The reaction to the COVID-19 pandemic in the comprehensive psychiatric emergency program (CPEP) began insidiously, with an initial sense of unease. Patients are brought into CPEP when they pose a danger to themselves or others. Often they are brought by police, but occasionally they come on their own or with concerned family members. CPEP is a locked unit, separated via locked double doors that require a valid ID badge to pass. It is its own world, walled off from the rest of the hospital, and is a place where overwhelmed patients tell their stories and seek help.
In early March, cases were mounting, but schools remained in session, and the NBA had not canceled games. Some patients began reacting to the underlying current of now omnipresent fear. One manic patient was found in the stockroom of a grocery store, drinking directly from a bottle of wine after trying to purchase every loaf of bread. We found another in the CPEP bathroom, stuffing toilet paper into his baggy scrub pants. A patient leaned against the single Purell dispenser adhered to the wall, and staff found that he was trying to push the handle to dispense the Purell into an empty cup hidden beneath his shirt.
Yet many patients remained unaffected by the impending crisis. One mother brought her child in for school refusal. We spoke through face masks, which were recommended but not yet required. “Do you think your child is afraid of the virus, and that’s why he won’t go to school?” I asked.
She shrugged offhandedly. “No, not at all. We don’t care about that stuff. We’re not really … virus type of people.”
It was mid-March, and neither of us knew that we were all about to become virus types of people.
Schools closed. South by Southwest and the NBA were canceled. The hospital stopped allowing visitation. A chronically psychotic but very stable patient came into CPEP for the first time in his life and said he wanted to overdose.
“Why now?” I asked him.
“Because for the first time, I don’t have anywhere to go, and I don’t know what I’m living for,” he told me. He was accustomed to homelessness, not total isolation.
The next day a man with longstanding schizophrenia, stable for 25 years on a long-acting injectable antipsychotic medication, was brought in by police after being found standing in the middle of the street. He wouldn’t speak to me; he just kept repeating, “They’re watching. They’re listening. They’re waiting.”
He didn’t say who.
The next week took us into the last week of March. Patients began to come in after domestic disputes related to their cleanliness or lack thereof. Unemployed people began to flood the CPEP, brought in after making suicidal statements about the hopelessness of their financial situation. “There’s nothing you can do for me,” one man told me, with his head in his hands. “Whatever you do won’t help me feed my family.”

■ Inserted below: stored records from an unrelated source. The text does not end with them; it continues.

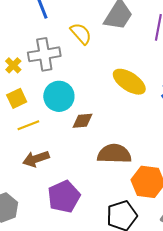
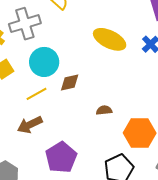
yellow line: (28, 125) -> (36, 94), moved
brown semicircle: (114, 154) -> (104, 110), size x0.5

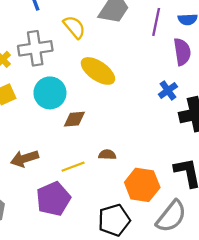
yellow ellipse: (110, 39) -> (98, 71), moved
yellow line: (36, 94) -> (73, 167), moved

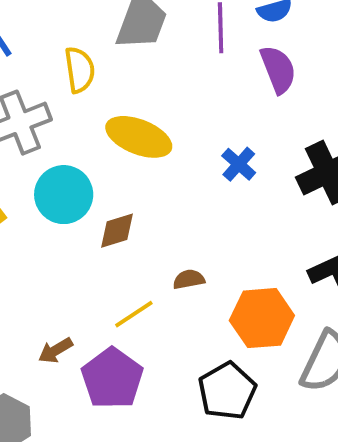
yellow semicircle: (74, 27) -> (80, 70), turned 45
blue cross: (168, 90) -> (239, 164), moved
brown arrow: (25, 159) -> (56, 350), moved, size x0.7

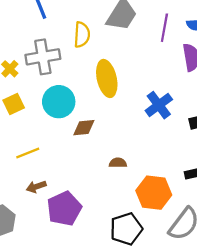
yellow ellipse: (139, 137) -> (107, 78), turned 44
blue cross: (239, 164) -> (159, 105), size x1.4
yellow line: (134, 314) -> (28, 153), moved

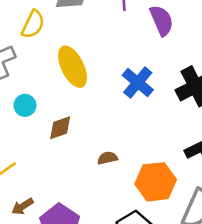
yellow semicircle: (82, 35) -> (33, 24), turned 35
cyan circle: (59, 102) -> (25, 105), size x0.6

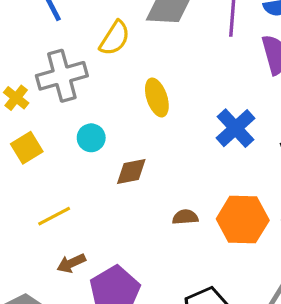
yellow ellipse: (73, 67) -> (157, 98), size x0.7
orange hexagon: (156, 182) -> (243, 220), moved

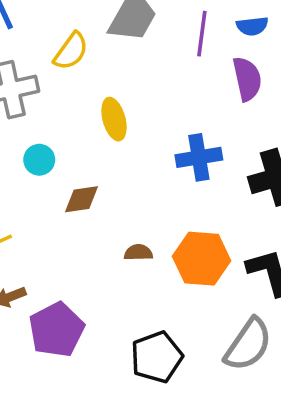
blue cross: (235, 128) -> (199, 157), turned 30

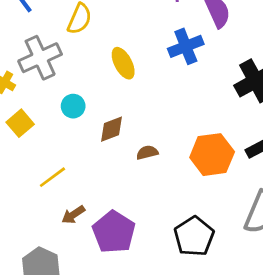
blue cross: (199, 157) -> (186, 46), moved
brown semicircle: (138, 253) -> (147, 152), moved

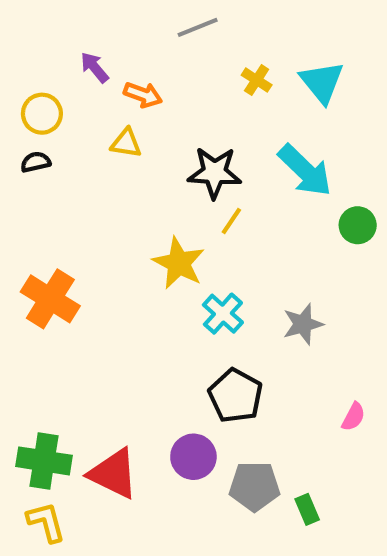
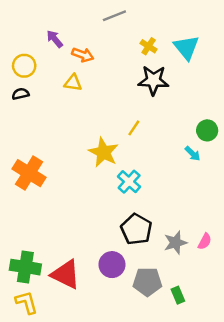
cyan arrow: (305, 170) -> (192, 154), moved, size x0.5
black star: (215, 173) -> (153, 80), moved
gray star: (303, 324) -> (175, 243), moved

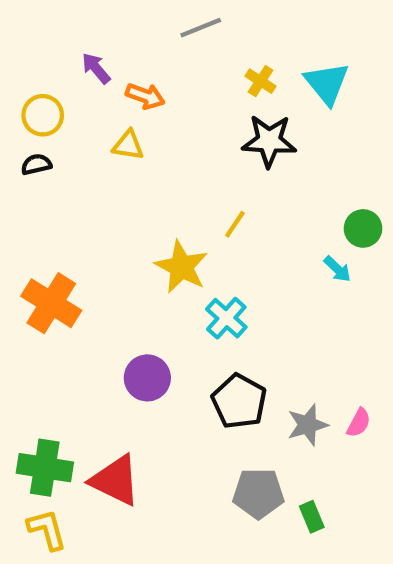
purple circle: (112, 265) -> (147, 378), moved

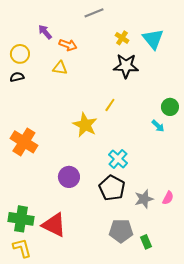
cyan cross: (226, 318) -> (118, 159), moved

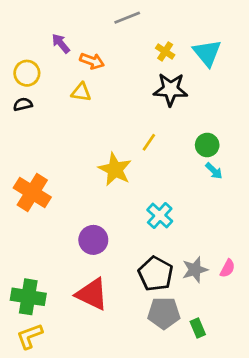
green circle: (170, 107) -> (207, 145), moved
black pentagon: (112, 188) -> (156, 274), moved
red triangle: (54, 225) -> (92, 294), moved
yellow L-shape: (22, 248) -> (30, 336), turned -95

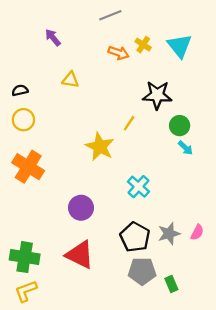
orange arrow: (92, 61) -> (119, 53), moved
yellow circle: (27, 73) -> (23, 120), moved
black star: (171, 89) -> (157, 95), moved

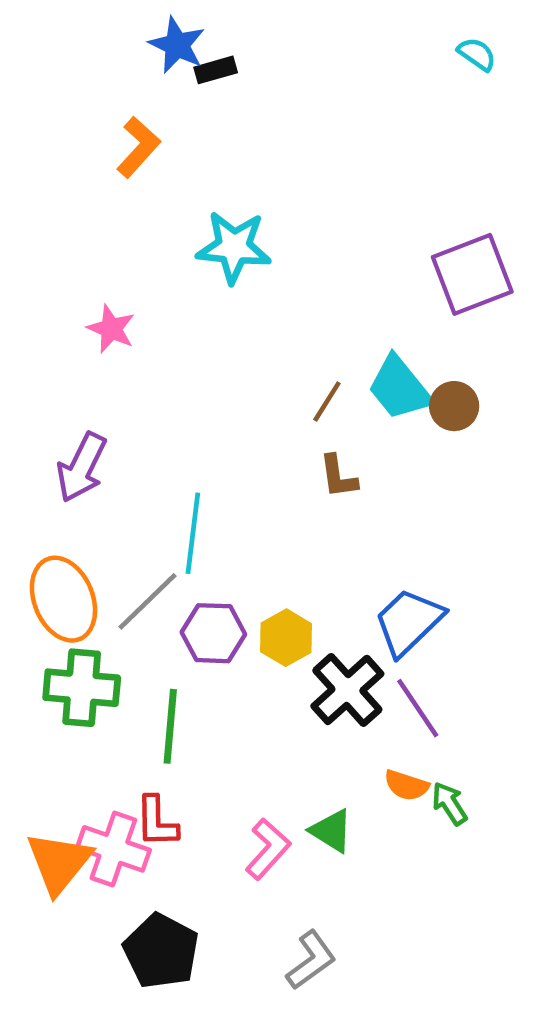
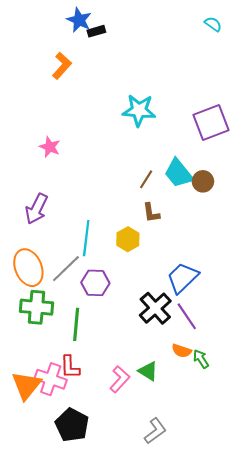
cyan star: (234, 247) -> (139, 110), moved
yellow hexagon: (286, 638) -> (128, 239), moved
gray L-shape: (311, 960) -> (155, 431), moved

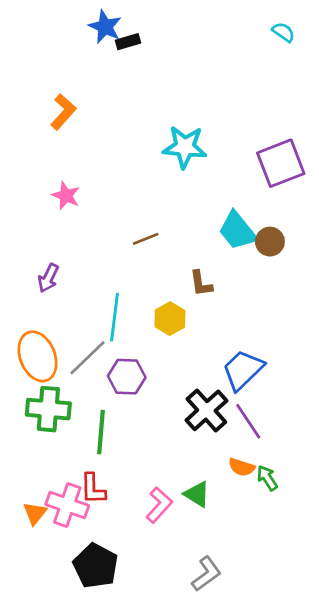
orange L-shape: (62, 66) -> (63, 112), moved
brown line: (146, 179) -> (146, 239), moved, turned 36
purple arrow: (37, 209) -> (48, 278), size x0.7
orange triangle: (26, 385) -> (35, 513), size x0.6

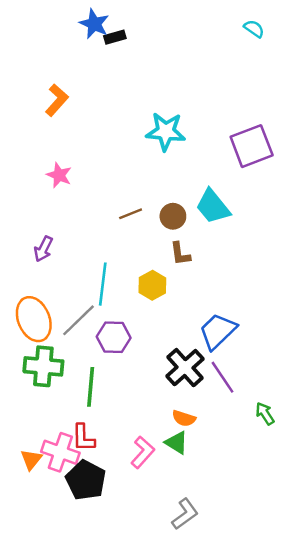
brown circle: (270, 242) -> (173, 216), moved
orange semicircle: (242, 467) -> (184, 418), moved
green arrow: (267, 478) -> (265, 414), moved
black pentagon: (96, 566) -> (86, 480), moved

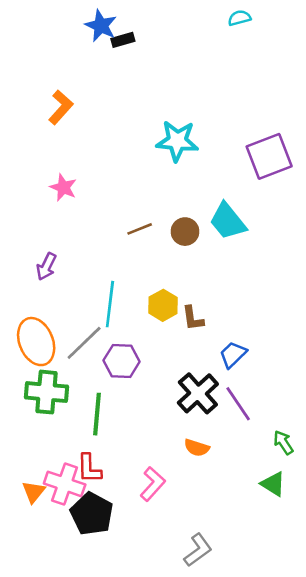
cyan semicircle: (254, 29) -> (239, 18), moved, turned -50
brown L-shape: (180, 254) -> (193, 318), moved
blue trapezoid: (218, 331) -> (233, 355), size x0.7
green triangle: (177, 443) -> (273, 484), moved

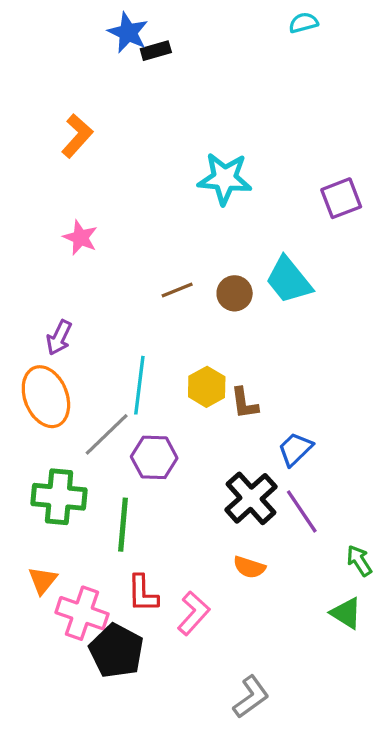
purple square: (269, 156) -> (341, 198), size x0.7
orange ellipse: (36, 342) -> (46, 397), moved
red L-shape: (89, 468) -> (143, 593), moved
orange triangle: (34, 492) -> (43, 580), moved

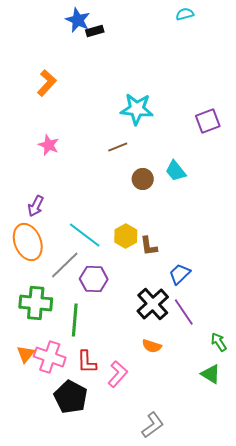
cyan trapezoid: (289, 280) -> (176, 171), size x0.7
brown line: (177, 290) -> (118, 147), moved
cyan line: (139, 385) -> (85, 235), turned -60
pink cross: (82, 613) -> (50, 357), moved

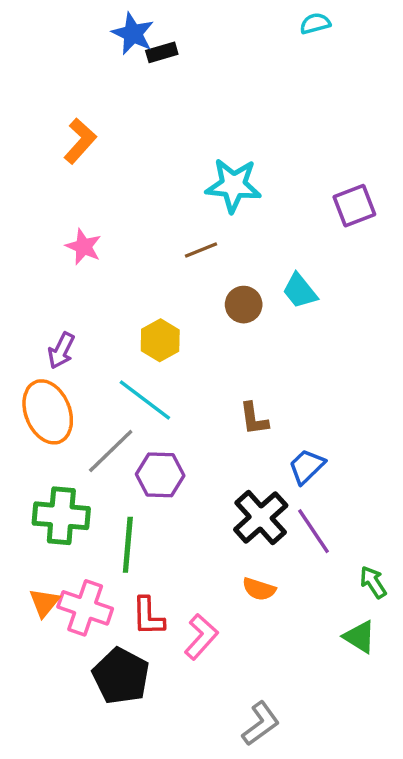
yellow hexagon: (126, 236) -> (160, 340), moved

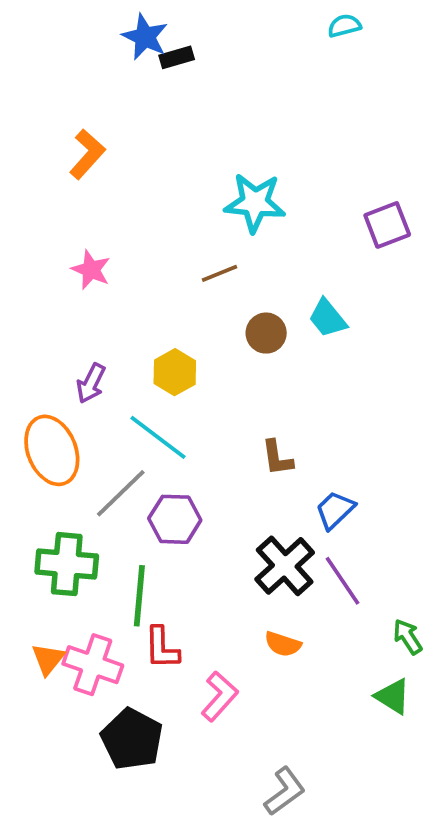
purple arrow: (61, 351) -> (91, 383), moved
red L-shape: (148, 616) -> (162, 648), moved

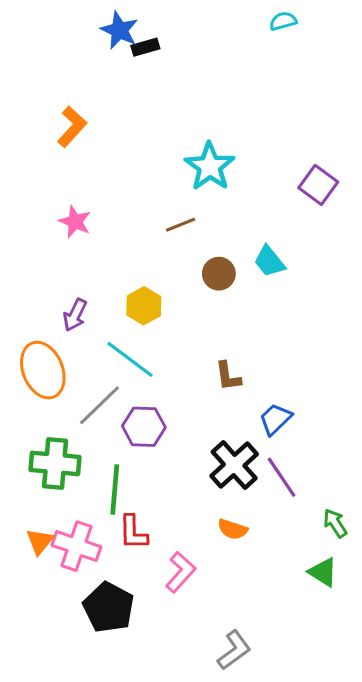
cyan star: (255, 203) -> (210, 167), turned 30
purple square: (387, 225) -> (318, 185), turned -33

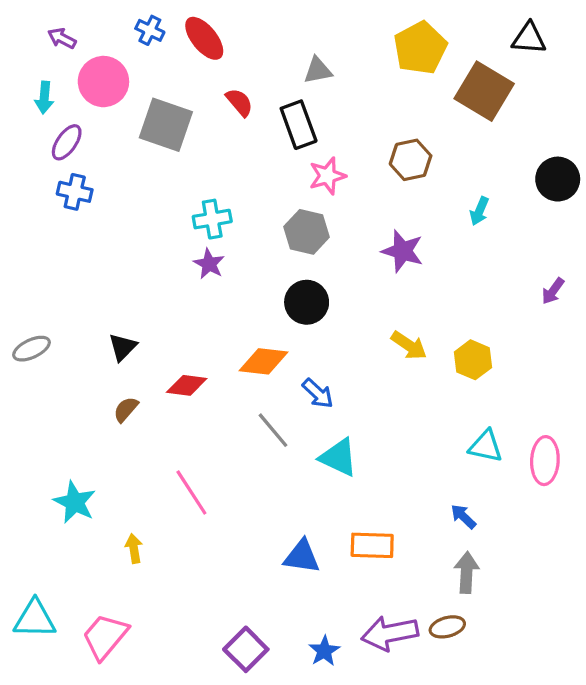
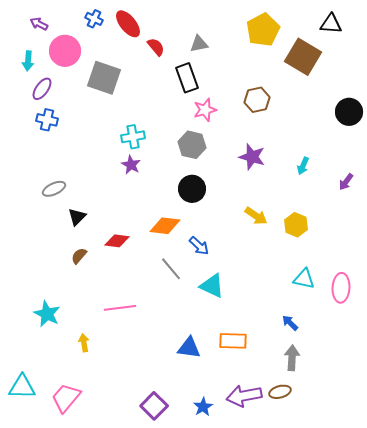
red semicircle: (239, 102) -> (156, 47), moved
cyan arrow: (479, 211) -> (303, 166), moved
gray ellipse: (31, 349) -> (54, 189), moved
pink line: (191, 493) -> (120, 308), turned -64

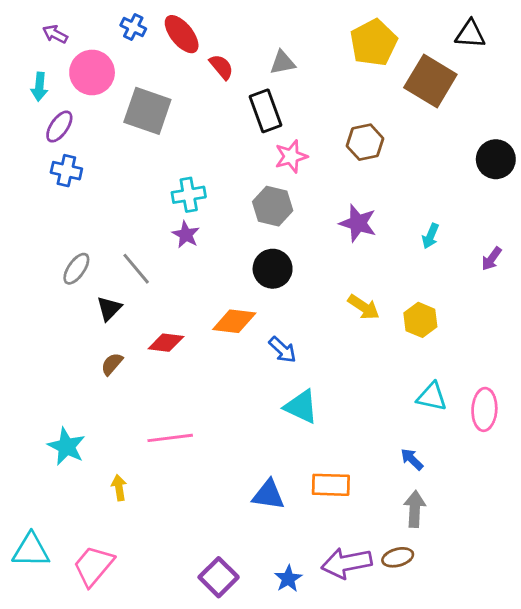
gray ellipse: (54, 189) -> (76, 269), turned -30
gray line: (171, 269) -> (136, 269), moved

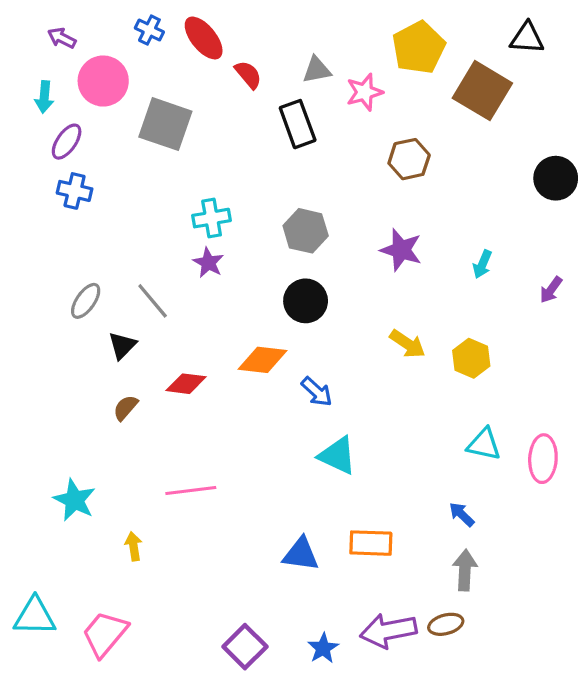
pink star: (291, 156) -> (364, 92), moved

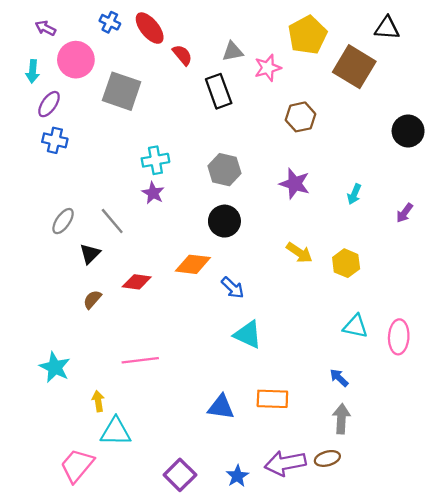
cyan triangle: (35, 616) -> (116, 432), moved

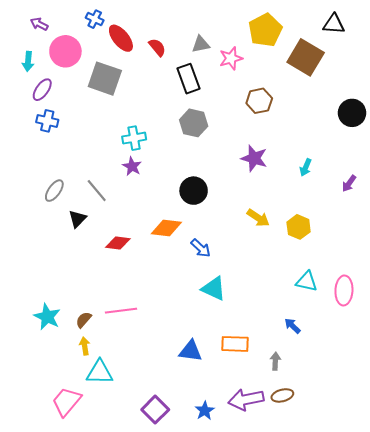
red ellipse: (150, 28) -> (121, 38), moved
gray hexagon: (224, 170) -> (194, 123), moved
brown semicircle: (92, 299) -> (84, 320), moved
gray arrow: (341, 419) -> (275, 361), moved, size x0.7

A woman with cancer was brought in after her oncologist called her to tell her that her chemo would be delayed. She had replied, “OK, I’ll just drop dead right now. No point fighting anymore.”
When she saw me, she said bitterly, “So they don’t mind taking me to the hospital. Just not the part of the hospital I need.”
A grocery store employee who had collapsed at the register told me that she had been called a racial slur after informing a customer that they were out of toilet paper.
The last few days of March led to an influx of chronically ill patients from desperately understaffed group homes. None of these patients understood the sudden change in their strict routines, and the confusion led to violent reactions.
April brought more domestic disputes, more overdose, and more grief, as many began to feel the effects of the virus close to home. There was little to tell these patients as there seemed to be no end in sight. I had no calming words that could alleviate the fears that were alive in all of us.
May has brought new hope. Better weather heralds brighter moods, and social distancing has been effective. We are proud of COVID-19 numbers that, through no small effort, have decreased to pre-surge levels. Patients now look anxiously towards a future they hope will include friendship and joy.
I am hopeful too. I hope that we are vigilant enough to maintain these changes, and if we are, then I hope the worst is behind us. I hope that as a sense of normalcy returns, the close memory of the horror behind follows to temper our expectations. I believe that mental health will be at the forefront of the next stage. To that end, our CPEP is ready as always to weather the storm, whatever it brings.
Ruchi Vikas is a psychiatry resident.